Can you explain the benefits and drawbacks of employing the 'market on close' strategy in the cryptocurrency industry? How does this strategy work and what impact does it have on trading outcomes?

What are the advantages and disadvantages of using the 'market on close' strategy in the cryptocurrency industry?

3 answers

  • avatarDec 17, 2021 · 3 years ago
    The 'market on close' strategy in the cryptocurrency industry offers several advantages. Firstly, it allows traders to execute their trades at the closing price, which can be beneficial for those looking to take advantage of price movements that occur towards the end of the trading day. Additionally, this strategy can help reduce the impact of market manipulation, as the closing price is determined by a larger number of trades. However, there are also disadvantages to consider. One drawback is that the closing price may not accurately reflect the true market value, especially in illiquid markets. Furthermore, executing trades at the closing price can be risky, as it leaves traders vulnerable to sudden price fluctuations that may occur during the closing auction. Overall, the 'market on close' strategy can be a useful tool for certain trading objectives, but it is important to carefully consider its advantages and disadvantages before implementing it.

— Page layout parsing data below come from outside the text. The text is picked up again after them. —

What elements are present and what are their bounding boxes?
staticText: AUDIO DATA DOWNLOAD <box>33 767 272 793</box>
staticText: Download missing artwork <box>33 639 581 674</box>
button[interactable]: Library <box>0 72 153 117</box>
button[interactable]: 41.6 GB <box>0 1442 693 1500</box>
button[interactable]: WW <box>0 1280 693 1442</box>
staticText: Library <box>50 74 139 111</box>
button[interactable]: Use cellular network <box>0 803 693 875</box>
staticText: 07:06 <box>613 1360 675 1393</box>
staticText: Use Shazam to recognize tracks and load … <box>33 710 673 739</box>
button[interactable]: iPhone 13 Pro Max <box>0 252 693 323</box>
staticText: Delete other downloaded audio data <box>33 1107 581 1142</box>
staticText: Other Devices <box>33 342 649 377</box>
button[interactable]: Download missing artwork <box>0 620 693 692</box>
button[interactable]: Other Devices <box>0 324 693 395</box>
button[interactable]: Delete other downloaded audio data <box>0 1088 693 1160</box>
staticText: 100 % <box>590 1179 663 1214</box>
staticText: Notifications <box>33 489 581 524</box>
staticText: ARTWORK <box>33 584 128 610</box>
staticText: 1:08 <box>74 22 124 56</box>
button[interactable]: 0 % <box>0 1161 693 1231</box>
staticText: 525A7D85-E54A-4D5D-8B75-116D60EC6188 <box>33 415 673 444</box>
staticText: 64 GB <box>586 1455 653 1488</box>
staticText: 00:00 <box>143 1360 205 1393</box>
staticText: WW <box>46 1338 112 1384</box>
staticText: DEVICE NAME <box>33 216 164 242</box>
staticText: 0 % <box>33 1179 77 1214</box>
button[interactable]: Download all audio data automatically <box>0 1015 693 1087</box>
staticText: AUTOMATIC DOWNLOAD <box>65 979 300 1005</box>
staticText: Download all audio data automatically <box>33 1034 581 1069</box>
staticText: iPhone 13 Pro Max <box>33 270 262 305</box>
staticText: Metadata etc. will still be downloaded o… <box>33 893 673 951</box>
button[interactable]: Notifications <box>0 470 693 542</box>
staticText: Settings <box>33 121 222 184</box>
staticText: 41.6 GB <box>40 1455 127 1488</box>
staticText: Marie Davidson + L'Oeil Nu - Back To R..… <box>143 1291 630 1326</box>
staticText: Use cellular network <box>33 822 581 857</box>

  • avatarDec 17, 2021 · 3 years ago
    Using the 'market on close' strategy in the cryptocurrency industry can have its pros and cons. On the positive side, this strategy allows traders to take advantage of potential price movements that often occur towards the end of the trading day. By executing trades at the closing price, traders can potentially benefit from these price fluctuations. However, there are also drawbacks to consider. One disadvantage is that the closing price may not accurately reflect the true market value, especially in volatile markets. Additionally, executing trades at the closing price can be risky, as it leaves traders exposed to sudden price swings that can occur during the closing auction. It is important for traders to carefully assess the advantages and disadvantages of this strategy and consider their risk tolerance before implementing it.

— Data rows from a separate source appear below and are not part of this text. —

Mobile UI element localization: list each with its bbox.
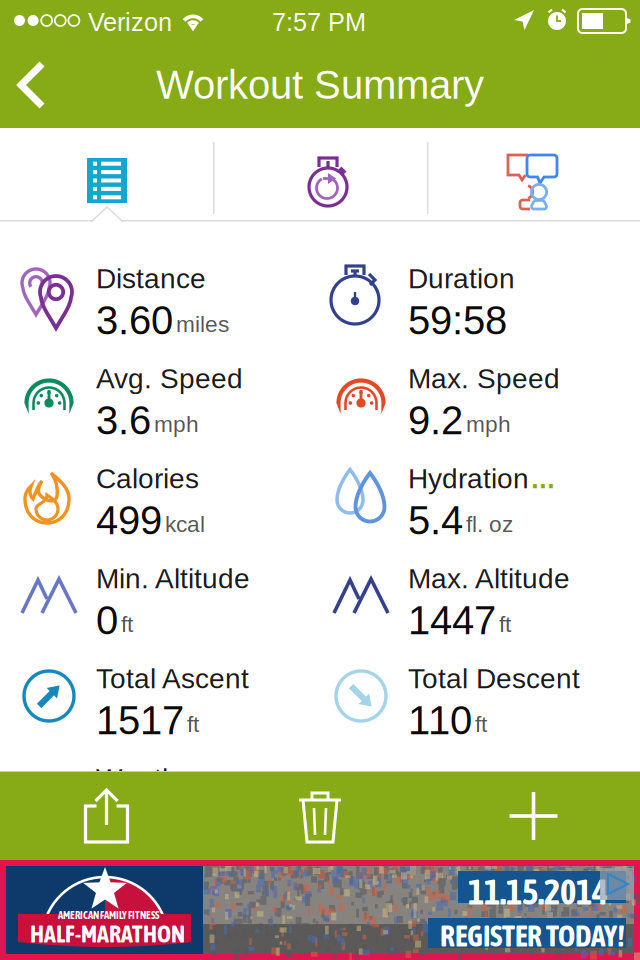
staticText: REGISTER TODAY! [440, 919, 625, 953]
staticText: Distance [96, 263, 206, 294]
staticText: 3.6 [96, 398, 151, 443]
staticText: Verizon [88, 8, 172, 36]
staticText: Workout Summary [156, 63, 484, 107]
staticText: 1517 [96, 698, 184, 743]
staticText: Min. Altitude [96, 563, 250, 594]
staticText: Max. Altitude [408, 563, 570, 594]
staticText: ft [475, 711, 487, 737]
staticText: 1447 [408, 598, 496, 643]
button[interactable]: Add [427, 772, 640, 860]
staticText: AMERICAN FAMILY FITNESS [58, 909, 159, 921]
staticText: fl. oz [466, 511, 513, 537]
button[interactable]: Delete [213, 772, 427, 860]
staticText: Max. Speed [408, 363, 560, 394]
staticText: Total Ascent [96, 663, 249, 694]
button[interactable]: Share [0, 772, 213, 860]
staticText: miles [176, 311, 229, 337]
staticText: HALF-MARATHON [30, 920, 185, 948]
staticText: Avg. Speed [96, 363, 243, 394]
staticText: kcal [165, 511, 205, 537]
staticText: ft [499, 611, 511, 637]
staticText: Hydration [408, 463, 529, 494]
staticText: 0 [96, 598, 118, 643]
staticText: mph [466, 411, 511, 437]
staticText: Duration [408, 263, 515, 294]
staticText: Weather [96, 763, 203, 794]
staticText: ... [531, 463, 555, 494]
button[interactable]: Back [0, 42, 72, 128]
button[interactable]: Social [427, 128, 640, 221]
button[interactable]: Splits [213, 128, 427, 221]
staticText: Calories [96, 463, 199, 494]
button[interactable]: Summary [0, 128, 213, 221]
staticText: Total Descent [408, 663, 580, 694]
staticText: 3.60 [96, 298, 173, 343]
staticText: 11.15.2014 [468, 872, 608, 912]
staticText: ft [121, 611, 133, 637]
staticText: 5.4 [408, 498, 463, 543]
staticText: 499 [96, 498, 162, 543]
staticText: 59:58 [408, 298, 507, 343]
staticText: 110 [408, 698, 472, 743]
staticText: 7:57 PM [272, 8, 366, 36]
staticText: mph [154, 411, 199, 437]
staticText: 9.2 [408, 398, 463, 443]
staticText: ft [187, 711, 199, 737]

  • avatarDec 17, 2021 · 3 years ago
    The 'market on close' strategy in the cryptocurrency industry can offer advantages and disadvantages. One advantage is that it allows traders to execute trades at the closing price, which can be beneficial for those looking to take advantage of price movements that often occur towards the end of the trading day. However, there are also drawbacks to consider. The closing price may not accurately reflect the true market value, especially in illiquid markets, which can lead to potential losses. Additionally, executing trades at the closing price can be risky, as it leaves traders vulnerable to sudden price fluctuations that may occur during the closing auction. It is important to carefully weigh the pros and cons of this strategy and consider individual trading objectives and risk tolerance before implementing it.